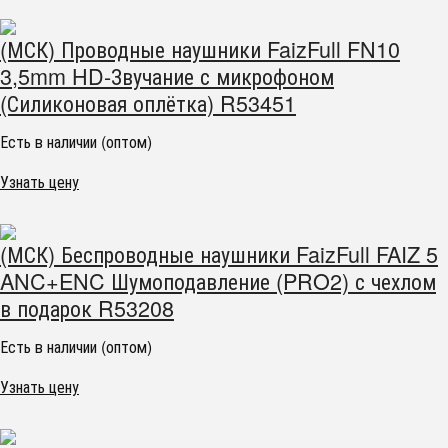
(МСК) Проводные наушники FaizFull FN10
3,5mm HD-Звучание с микрофоном
(Силиконовая оплётка) R53451
Есть в наличии (оптом)
Узнать цену
(МСК) Беспроводные наушники FaizFull FAIZ 5
ANC+ENC Шумоподавление (PRO2) с чехлом
в подарок R53208
Есть в наличии (оптом)
Узнать цену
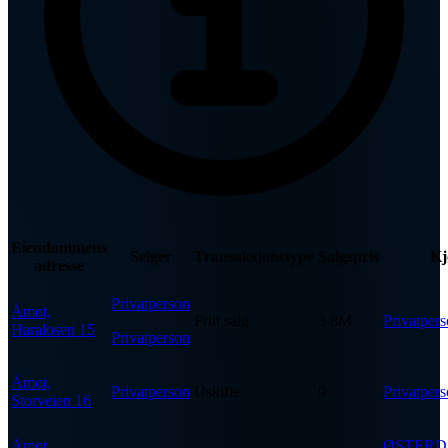
Eiendommens
Selger
Transaksjonstype
Salgspris
Kj
adresse
Privatperson
Åmot,
Fritt salg
3.8M
Privatper
Haralosen 15
Privatperson
Åmot,
Privatperson
Uskifte
0
Privatper
Storveien 16
Åmot,
ØSTER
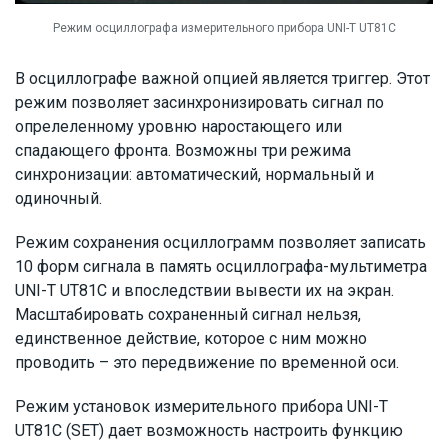
Режим осциллографа измерительного прибора UNI-T UT81C
В осциллографе важной опцией является триггер. Этот
режим позволяет засинхронизировать сигнал по
опрелеленному уровню наростающего или
спадающего фронта. Возможны три режима
синхронизации: автоматический, нормальный и
одиночный.
Режим сохранения осциллограмм позволяет записать
10 форм сигнала в память осциллографа-мультиметра
UNI-T UT81С и впоследствии вывести их на экран.
Масштабировать сохраненный сигнал нельзя,
единственное действие, которое с ним можно
проводить – это передвижение по временной оси.
Режим установок измерительного прибора UNI-T
UT81С (SET) дает возможность настроить функцию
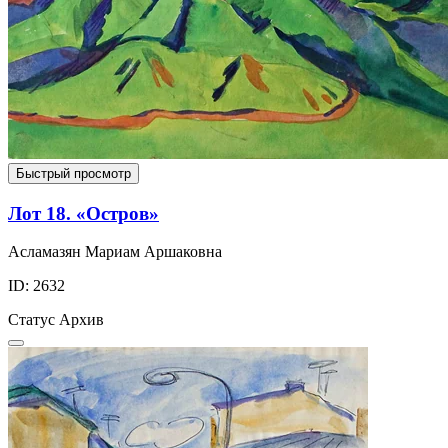
Быстрый просмотр
Лот 18. «Остров»
Асламазян Мариам Аршаковна
ID: 2632
Статус
Архив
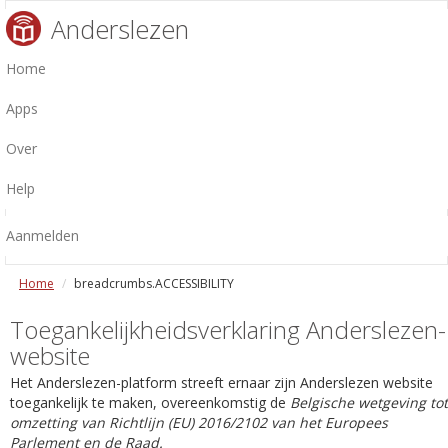
Anderslezen
Home
Apps
Over
Help
Aanmelden
Home
breadcrumbs.ACCESSIBILITY
Toegankelijkheidsverklaring Anderslezen-
website
Het Anderslezen-platform streeft ernaar zijn Anderslezen website
toegankelijk te maken, overeenkomstig de
Belgische wetgeving tot
omzetting van Richtlijn (EU) 2016/2102 van het Europees
Parlement en de Raad.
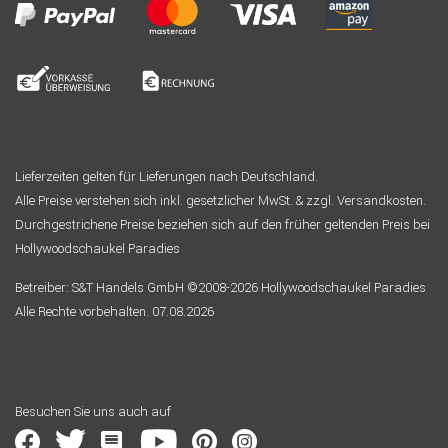
Lieferzeiten gelten für Lieferungen nach Deutschland.
Alle Preise verstehen sich inkl. gesetzlicher MwSt. & zzgl. Versandkosten.
Durchgestrichene Preise beziehen sich auf den früher geltenden Preis bei
Hollywoodschaukel Paradies
Betreiber: S&T Handels GmbH ©2008-2026 Hollywoodschaukel Paradies
Alle Rechte vorbehalten. 07.08.2026
Besuchen Sie uns auch auf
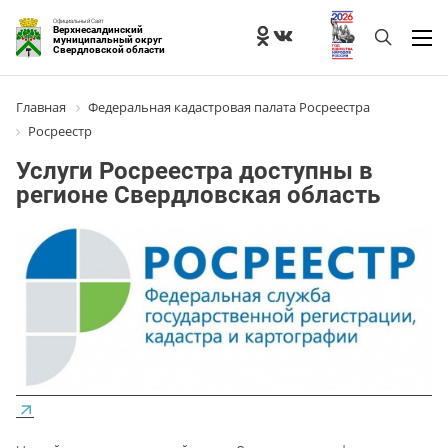
Официальный Сайт
Верхнесалдинский
муниципальный округ
Свердловской области
Главная
Федеральная кадастровая палата Росреестра
Росреестр
Услуги Росреестра доступны в
регионе Свердловская область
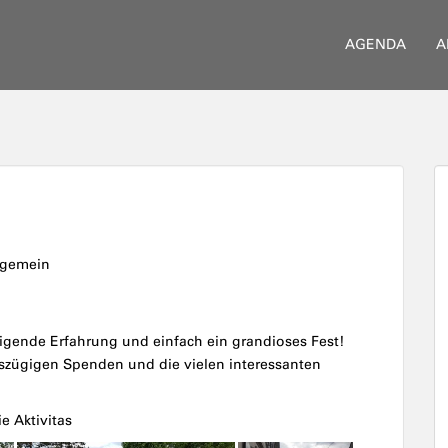
AGENDA
A
lgemein
gende Erfahrung und einfach ein grandioses Fest!
sszügigen Spenden und die vielen interessanten
e Aktivitas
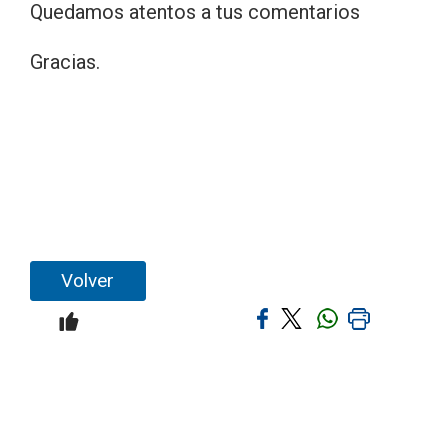
Quedamos atentos a tus comentarios
Gracias.
Volver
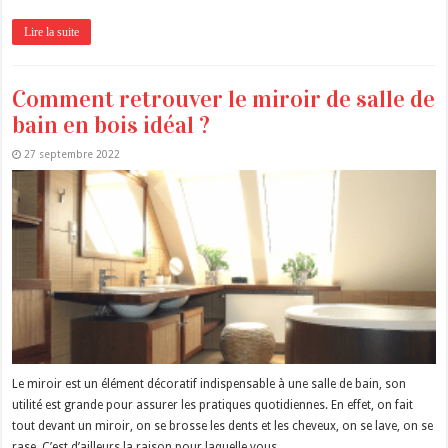
Lire la suite
Comment retrouver le miroir de salle de
bain en bois idéal ?
27 septembre 2022
Le miroir est un élément décoratif indispensable à une salle de bain, son
utilité est grande pour assurer les pratiques quotidiennes. En effet, on fait
tout devant un miroir, on se brosse les dents et les cheveux, on se lave, on se
rase. C’est d’ailleurs la raison pour laquelle vous …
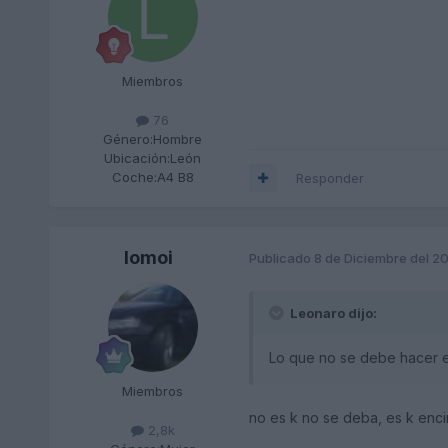
Miembros
76
Género:
Hombre
Ubicación:
León
Coche:
A4 B8
Responder
lomoi
Publicado
8 de Diciembre del 2
Leonaro dijo:
Lo que no se debe hacer es
Miembros
no es k no se deba, es k encim
2,8k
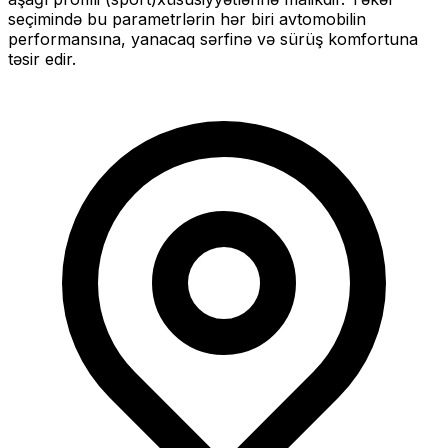
seçimində bu parametrlərin hər biri avtomobilin
performansına, yanacaq sərfinə və sürüş komfortuna
təsir edir.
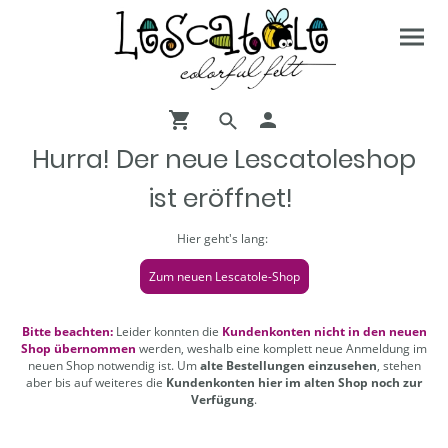
Hurra! Der neue Lescatoleshop
ist eröffnet!
Hier geht's lang:
Zum neuen Lescatole-Shop
Bitte beachten:
Leider konnten die
Kundenkonten nicht in den neuen
Shop übernommen
werden, weshalb eine komplett neue Anmeldung im
neuen Shop notwendig ist. Um
alte Bestellungen einzusehen
, stehen
aber bis auf weiteres die
Kundenkonten hier im alten Shop noch zur
Verfügung
.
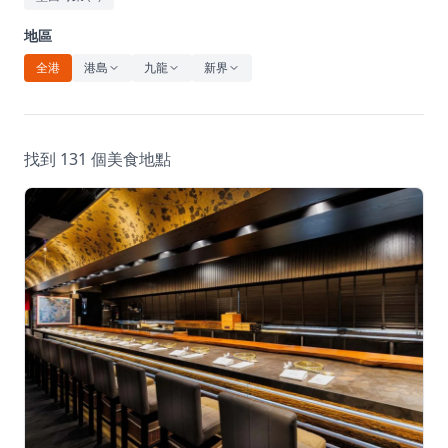
休閒
地區
音樂
全港
港島
九龍
新界
找到 131 個美食地點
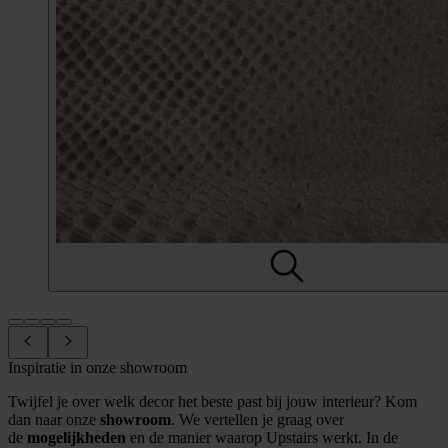
Inspiratie in onze showroom
Twijfel je over welk decor het beste past bij jouw interieur? Kom
dan naar onze
showroom
. We vertellen je graag over
de
mogelijkheden
en de manier waarop Upstairs werkt. In de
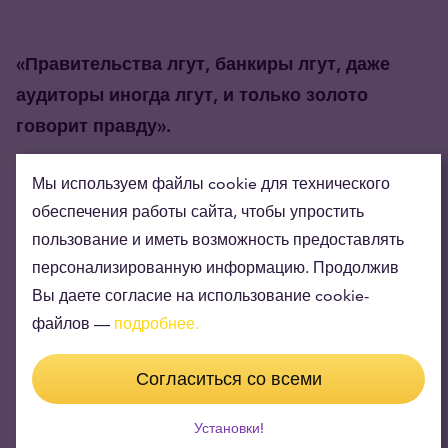
«Правительства лгут, банкиры лгут, даже
аудиторы иногда лгут, и только золото
говорит правду».
Мы используем файлы cookie для технического
обеспечения работы сайта, чтобы упростить
пользование и иметь возможность предоставлять
персонализированную информацию. Продолжив
Вы даете согласие на использование cookie-
файлов —
подробнее.
Цена золота (XAU-EUR)
3 756,60 EUR/oz
+ 76,65 EUR
Цена серебра (XAG-EUR)
Согласиться со всеми
54,99 EUR/oz
+ 1,60 EUR
Установки!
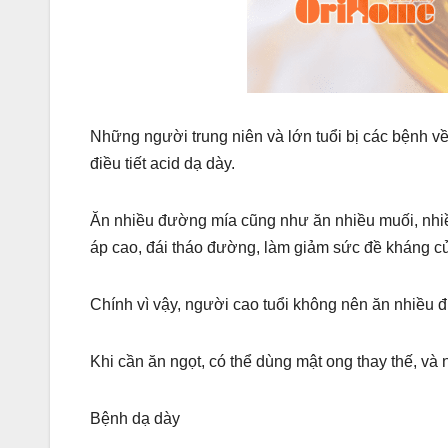
Những người trung niên và lớn tuổi bị các bệnh v
điều tiết acid dạ dày.
Ăn nhiều đường mía cũng như ăn nhiều muối, nhi
áp cao, đái tháo đường, làm giảm sức đề kháng củ
Chính vì vậy, người cao tuổi không nên ăn nhiều 
Khi cần ăn ngọt, có thể dùng mật ong thay thế, và 
Bệnh dạ dày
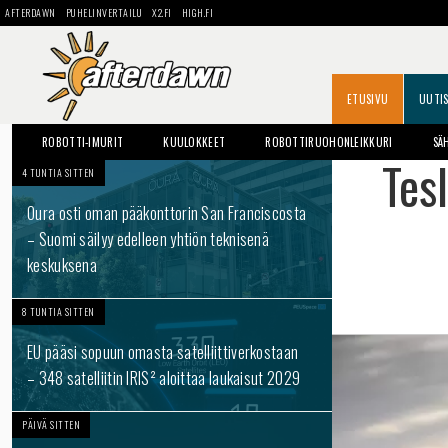
AFTERDAWN
PUHELINVERTAILU
X2.FI
HIGH.FI
ETUSIVU
UUTI
ROBOTTI-IMURIT
KUULOKKEET
ROBOTTIRUOHONLEIKKURI
SÄ
Tesl
4 TUNTIA SITTEN
Oura osti oman pääkonttorin San Franciscosta
– Suomi säilyy edelleen yhtiön teknisenä
keskuksena
8 TUNTIA SITTEN
EU pääsi sopuun omasta satelliittiverkostaan
– 348 satelliitin IRIS² aloittaa laukaisut 2029
PÄIVÄ SITTEN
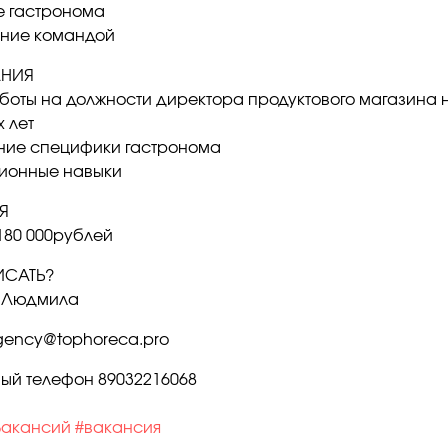
е гастронома
ние командой
АНИЯ
боты на должности директора продуктового магазина 
 лет
ие специфики гастронома
ионные навыки
Я
-180 000рублей
ИСАТЬ?
а Людмила
agency@tophoreca.pro
ный телефон 89032216068
Вакансий
#вакансия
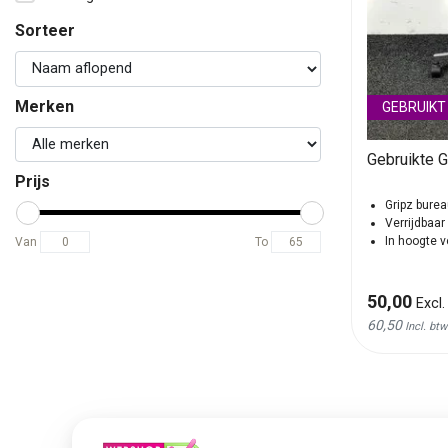
Sorteer
Merken
GEBRUIKT
Gebruikte G
Prijs
Gripz burea
Verrijdbaar
In hoogte v
Van
To
50,00
Excl.
60,50
Incl. btw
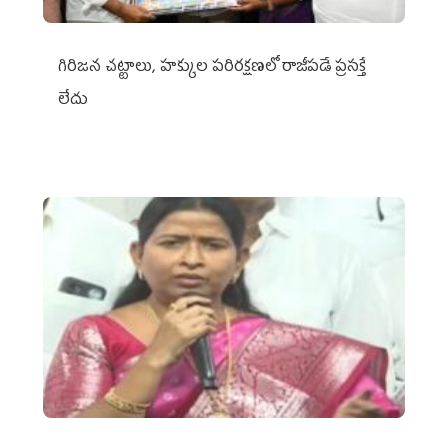
గిరిజన చట్టాలు, హక్కుల పరిరక్షణలో రాజీపడే ప్రసక్తే
లేదు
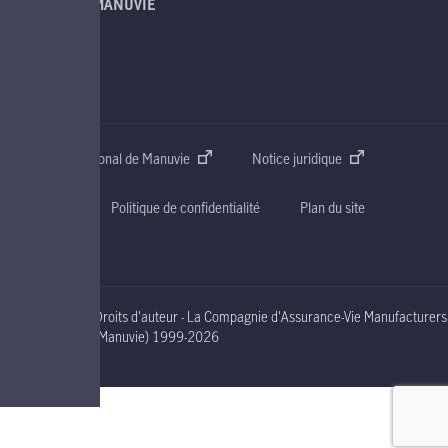
À PROPOS DE MANUVIE
SOUTIEN
CONTACT
Site web international de Manuvie
Notice juridique
Accessibilité
Politique de confidentialité
Plan du site
Droits d'auteur - La Compagnie d'Assurance-Vie Manufacturers
nineteen ninety nine to two thousand and nineteen
(Manuvie)
1999-2026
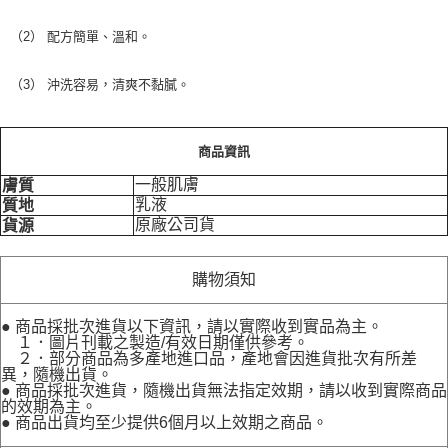
（2） 配方簡單、溫和。
（3） 沖洗容易，清爽不黏膩。
商品資訊
一般肌膚
膚質
乳液
質地
原廠公司貨
貨源
購物須知
● 商品採批次進貨以下資訊，請以實際收到實品為主。
１．圖片刊載之製造/有效日期僅供參考。
２．部分商品為多產地進口品，產地會因進貨批次有所差
異，隨機出貨。
● 商品採批次進貨，隨機出貨無法指定效期，請以收到實際商品
的效期為主。
● 商品出貨均至少提供6個月以上效期之商品。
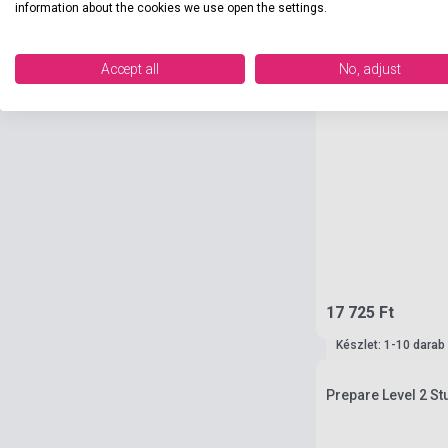
information about the cookies we use open the settings.
Accept all
No, adjust
17 725 Ft
Készlet: 1-10 darab
Prepare Level 2 St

→ **Directions for this task**: Restate each entry verbatim and skip every image.

→ **Output**:
(МСК) Проводные наушники FaizFull FN10
3,5mm HD-Звучание с микрофоном
(Силиконовая оплётка) R53451
Есть в наличии (оптом)
Узнать цену
(МСК) Беспроводные наушники FaizFull FAIZ 5
ANC+ENC Шумоподавление (PRO2) с чехлом
в подарок R53208
Есть в наличии (оптом)
Узнать цену
Eiendommens
Selger
Transaksjonstype
Salgspris
Kj
adresse
Privatperson
Åmot,
Fritt salg
3.8M
Privatper
Haralosen 15
Privatperson
Åmot,
Privatperson
Uskifte
0
Privatper
Storveien 16
Åmot,
ØSTER
Режим осциллографа измерительного прибора UNI-T UT81C
В осциллографе важной опцией является триггер. Этот
режим позволяет засинхронизировать сигнал по
опрелеленному уровню наростающего или
спадающего фронта. Возможны три режима
синхронизации: автоматический, нормальный и
одиночный.
Режим сохранения осциллограмм позволяет записать
10 форм сигнала в память осциллографа-мультиметра
UNI-T UT81С и впоследствии вывести их на экран.
Масштабировать сохраненный сигнал нельзя,
единственное действие, которое с ним можно
проводить – это передвижение по временной оси.
Режим установок измерительного прибора UNI-T
UT81С (SET) дает возможность настроить функцию
Быстрый просмотр
Лот 18. «Остров»
Асламазян Мариам Аршаковна
ID: 2632
Статус
Архив
Anderslezen
Home
Apps
Over
Help
Aanmelden
Home
breadcrumbs.ACCESSIBILITY
Toegankelijkheidsverklaring Anderslezen-
website
Het Anderslezen-platform streeft ernaar zijn Anderslezen website
toegankelijk te maken, overeenkomstig de
Belgische wetgeving tot
omzetting van Richtlijn (EU) 2016/2102 van het Europees
Parlement en de Raad.
Lieferzeiten gelten für Lieferungen nach Deutschland.
Alle Preise verstehen sich inkl. gesetzlicher MwSt. & zzgl. Versandkosten.
Durchgestrichene Preise beziehen sich auf den früher geltenden Preis bei
Hollywoodschaukel Paradies
Betreiber: S&T Handels GmbH ©2008-2026 Hollywoodschaukel Paradies
Alle Rechte vorbehalten. 07.08.2026
Besuchen Sie uns auch auf
Официальный Сайт
Верхнесалдинский
муниципальный округ
Свердловской области
Главная
Федеральная кадастровая палата Росреестра
Росреестр
Услуги Росреестра доступны в
регионе Свердловская область
AGENDA
A
lgemein
gende Erfahrung und einfach ein grandioses Fest!
sszügigen Spenden und die vielen interessanten
e Aktivitas
Quedamos atentos a tus comentarios
Gracias.
Volver
Lire la suite
Comment retrouver le miroir de salle de
bain en bois idéal ?
27 septembre 2022
Le miroir est un élément décoratif indispensable à une salle de bain, son
utilité est grande pour assurer les pratiques quotidiennes. En effet, on fait
tout devant un miroir, on se brosse les dents et les cheveux, on se lave, on se
rase. C’est d’ailleurs la raison pour laquelle vous …
Miembros
76
Género:
Hombre
Ubicación:
León
Coche:
A4 B8
Responder
lomoi
Publicado
8 de Diciembre del 2
Leonaro dijo:
Lo que no se debe hacer es
Miembros
no es k no se deba, es k encim
2,8k
seçimində bu parametrlərin hər biri avtomobilin
performansına, yanacaq sərfinə və sürüş komfortuna
təsir edir.
Hurra! Der neue Lescatoleshop
ist eröffnet!
Hier geht's lang:
Zum neuen Lescatole-Shop
Bitte beachten:
Leider konnten die
Kundenkonten nicht in den neuen
Shop übernommen
werden, weshalb eine komplett neue Anmeldung im
neuen Shop notwendig ist. Um
alte Bestellungen einzusehen
, stehen
aber bis auf weiteres die
Kundenkonten hier im alten Shop noch zur
Verfügung
.
休閒
地區
音樂
全港
港島
九龍
新界
找到 131 個美食地點
Inspiratie in onze showroom
Twijfel je over welk decor het beste past bij jouw interieur? Kom
dan naar onze
showroom
. We vertellen je graag over
de
mogelijkheden
en de manier waarop Upstairs werkt. In de
«Правительства лгут, банкиры лгут, даже
аудиторы иногда лгут, и только золото
говорит правду».
Мы используем файлы cookie для технического
обеспечения работы сайта, чтобы упростить
пользование и иметь возможность предоставлять
персонализированную информацию. Продолжив
Вы даете согласие на использование cookie-
файлов —
подробнее.
Цена золота (XAU-EUR)
3 756,60 EUR/oz
+ 76,65 EUR
Цена серебра (XAG-EUR)
Согласиться со всеми
54,99 EUR/oz
+ 1,60 EUR
Установки!
Những người trung niên và lớn tuổi bị các bệnh v
điều tiết acid dạ dày.
Ăn nhiều đường mía cũng như ăn nhiều muối, nhi
áp cao, đái tháo đường, làm giảm sức đề kháng củ
Chính vì vậy, người cao tuổi không nên ăn nhiều 
Khi cần ăn ngọt, có thể dùng mật ong thay thế, và 
Bệnh dạ dày
AFTERDAWN
PUHELINVERTAILU
X2.FI
HIGH.FI
ETUSIVU
UUTI
ROBOTTI-IMURIT
KUULOKKEET
ROBOTTIRUOHONLEIKKURI
SÄ
Tesl
4 TUNTIA SITTEN
Oura osti oman pääkonttorin San Franciscosta
– Suomi säilyy edelleen yhtiön teknisenä
keskuksena
8 TUNTIA SITTEN
EU pääsi sopuun omasta satelliittiverkostaan
– 348 satelliitin IRIS² aloittaa laukaisut 2029
PÄIVÄ SITTEN
е гастронома
ние командой
АНИЯ
боты на должности директора продуктового магазина 
 лет
ие специфики гастронома
ионные навыки
Я
-180 000рублей
ИСАТЬ?
а Людмила
agency@tophoreca.pro
ный телефон 89032216068
Вакансий
#вакансия
Sorteer
Merken
GEBRUIKT
Gebruikte G
Prijs
Gripz burea
Verrijdbaar
In hoogte v
Van
To
50,00
Excl.
60,50
Incl. btw
గిరిజన చట్టాలు, హక్కుల పరిరక్షణలో రాజీపడే ప్రసక్తే
లేదు
À PROPOS DE MANUVIE
SOUTIEN
CONTACT
Site web international de Manuvie
Notice juridique
Accessibilité
Politique de confidentialité
Plan du site
Droits d'auteur - La Compagnie d'Assurance-Vie Manufacturers
nineteen ninety nine to two thousand and nineteen
(Manuvie)
1999-2026
（2） 配方簡單、溫和。
（3） 沖洗容易，清爽不黏膩。
商品資訊
一般肌膚
膚質
乳液
質地
原廠公司貨
貨源
購物須知
● 商品採批次進貨以下資訊，請以實際收到實品為主。
１．圖片刊載之製造/有效日期僅供參考。
２．部分商品為多產地進口品，產地會因進貨批次有所差
異，隨機出貨。
● 商品採批次進貨，隨機出貨無法指定效期，請以收到實際商品
的效期為主。
● 商品出貨均至少提供6個月以上效期之商品。
information about the cookies we use open the settings.
Accept all
No, adjust
17 725 Ft
Készlet: 1-10 darab
Prepare Level 2 St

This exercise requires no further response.